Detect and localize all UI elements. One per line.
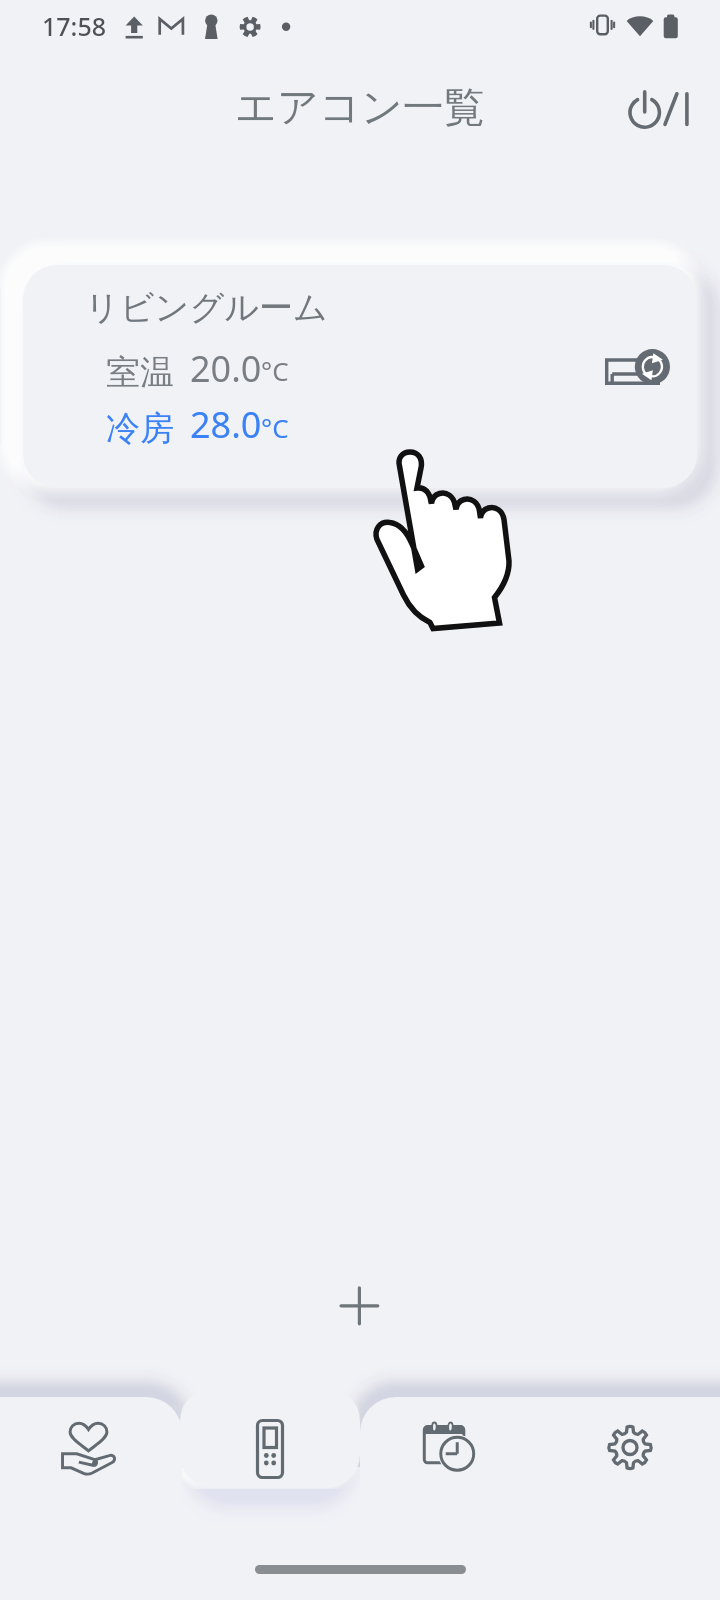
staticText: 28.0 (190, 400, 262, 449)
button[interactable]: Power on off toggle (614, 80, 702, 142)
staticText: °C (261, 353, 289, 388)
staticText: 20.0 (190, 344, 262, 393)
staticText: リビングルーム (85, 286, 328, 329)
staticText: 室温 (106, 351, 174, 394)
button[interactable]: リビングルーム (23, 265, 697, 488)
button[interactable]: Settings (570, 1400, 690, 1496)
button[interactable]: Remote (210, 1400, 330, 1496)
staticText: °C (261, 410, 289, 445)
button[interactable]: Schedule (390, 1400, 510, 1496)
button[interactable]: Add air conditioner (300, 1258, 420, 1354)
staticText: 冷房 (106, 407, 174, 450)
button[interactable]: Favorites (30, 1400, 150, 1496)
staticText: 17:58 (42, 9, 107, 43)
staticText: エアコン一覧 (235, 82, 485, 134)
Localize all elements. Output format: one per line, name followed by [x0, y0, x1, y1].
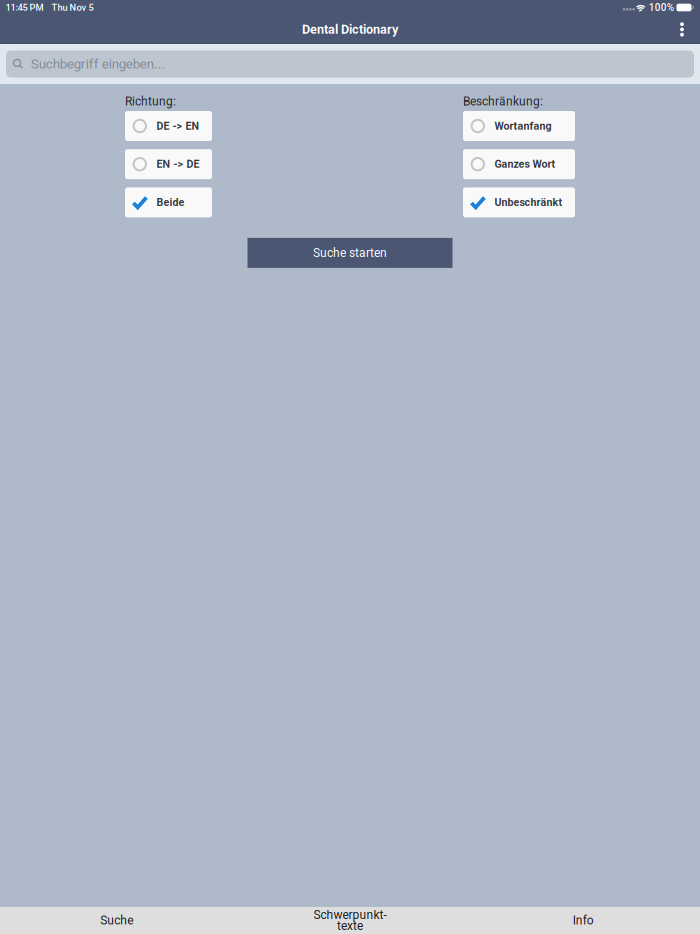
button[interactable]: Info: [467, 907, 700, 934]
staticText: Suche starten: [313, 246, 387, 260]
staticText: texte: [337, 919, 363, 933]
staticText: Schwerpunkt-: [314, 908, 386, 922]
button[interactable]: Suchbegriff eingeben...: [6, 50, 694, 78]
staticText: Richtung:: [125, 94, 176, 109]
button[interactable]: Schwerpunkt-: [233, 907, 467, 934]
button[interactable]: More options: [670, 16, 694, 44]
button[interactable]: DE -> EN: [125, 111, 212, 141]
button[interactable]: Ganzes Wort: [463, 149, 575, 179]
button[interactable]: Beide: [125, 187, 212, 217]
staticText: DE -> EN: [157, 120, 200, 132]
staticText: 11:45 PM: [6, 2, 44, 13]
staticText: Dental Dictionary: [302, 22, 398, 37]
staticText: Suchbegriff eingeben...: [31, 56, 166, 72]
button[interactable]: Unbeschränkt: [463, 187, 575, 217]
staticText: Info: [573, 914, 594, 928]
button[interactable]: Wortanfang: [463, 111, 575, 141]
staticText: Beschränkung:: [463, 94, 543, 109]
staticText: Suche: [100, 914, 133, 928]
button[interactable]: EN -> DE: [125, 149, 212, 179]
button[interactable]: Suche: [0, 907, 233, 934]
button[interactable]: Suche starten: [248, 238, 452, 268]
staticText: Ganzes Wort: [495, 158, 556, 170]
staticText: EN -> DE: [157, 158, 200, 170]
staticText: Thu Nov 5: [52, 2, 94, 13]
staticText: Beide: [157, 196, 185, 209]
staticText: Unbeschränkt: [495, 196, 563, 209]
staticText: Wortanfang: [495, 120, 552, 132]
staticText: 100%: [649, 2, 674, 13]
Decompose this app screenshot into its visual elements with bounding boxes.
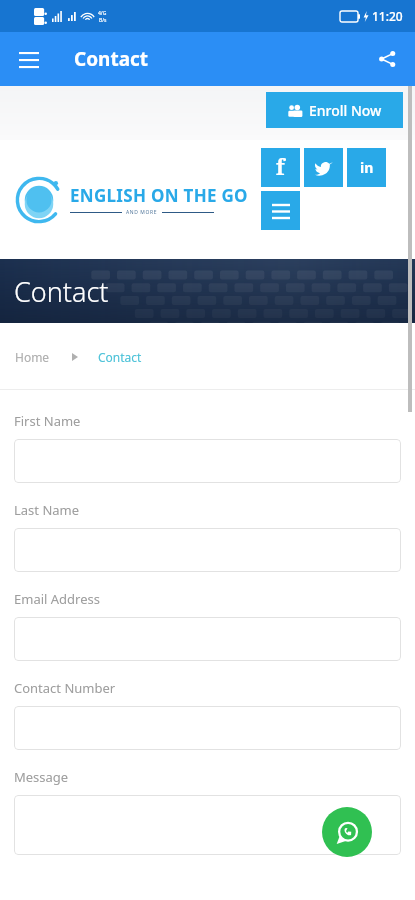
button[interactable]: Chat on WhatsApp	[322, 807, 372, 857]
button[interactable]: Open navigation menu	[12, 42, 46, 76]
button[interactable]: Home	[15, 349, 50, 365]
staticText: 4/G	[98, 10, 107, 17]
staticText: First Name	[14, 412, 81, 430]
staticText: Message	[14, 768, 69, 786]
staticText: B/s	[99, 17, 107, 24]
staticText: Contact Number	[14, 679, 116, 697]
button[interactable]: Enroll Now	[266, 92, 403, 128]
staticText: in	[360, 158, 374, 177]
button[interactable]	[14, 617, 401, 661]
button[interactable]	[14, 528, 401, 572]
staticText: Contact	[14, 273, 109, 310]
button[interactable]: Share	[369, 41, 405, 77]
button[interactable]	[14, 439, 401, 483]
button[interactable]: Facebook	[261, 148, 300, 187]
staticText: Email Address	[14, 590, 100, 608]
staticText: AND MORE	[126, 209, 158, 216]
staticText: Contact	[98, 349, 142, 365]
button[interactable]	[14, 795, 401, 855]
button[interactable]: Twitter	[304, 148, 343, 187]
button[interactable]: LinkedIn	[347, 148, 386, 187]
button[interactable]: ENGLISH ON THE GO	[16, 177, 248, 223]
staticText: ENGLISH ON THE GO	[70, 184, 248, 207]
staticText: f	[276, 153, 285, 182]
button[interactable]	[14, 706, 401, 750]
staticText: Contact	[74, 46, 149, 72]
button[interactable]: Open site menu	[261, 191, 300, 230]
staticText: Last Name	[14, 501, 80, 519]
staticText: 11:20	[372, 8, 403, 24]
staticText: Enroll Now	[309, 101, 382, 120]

## What is needed
Using the entries above, count the lines that have the string "Enroll" in them. Answer with that number only.

## The answer
2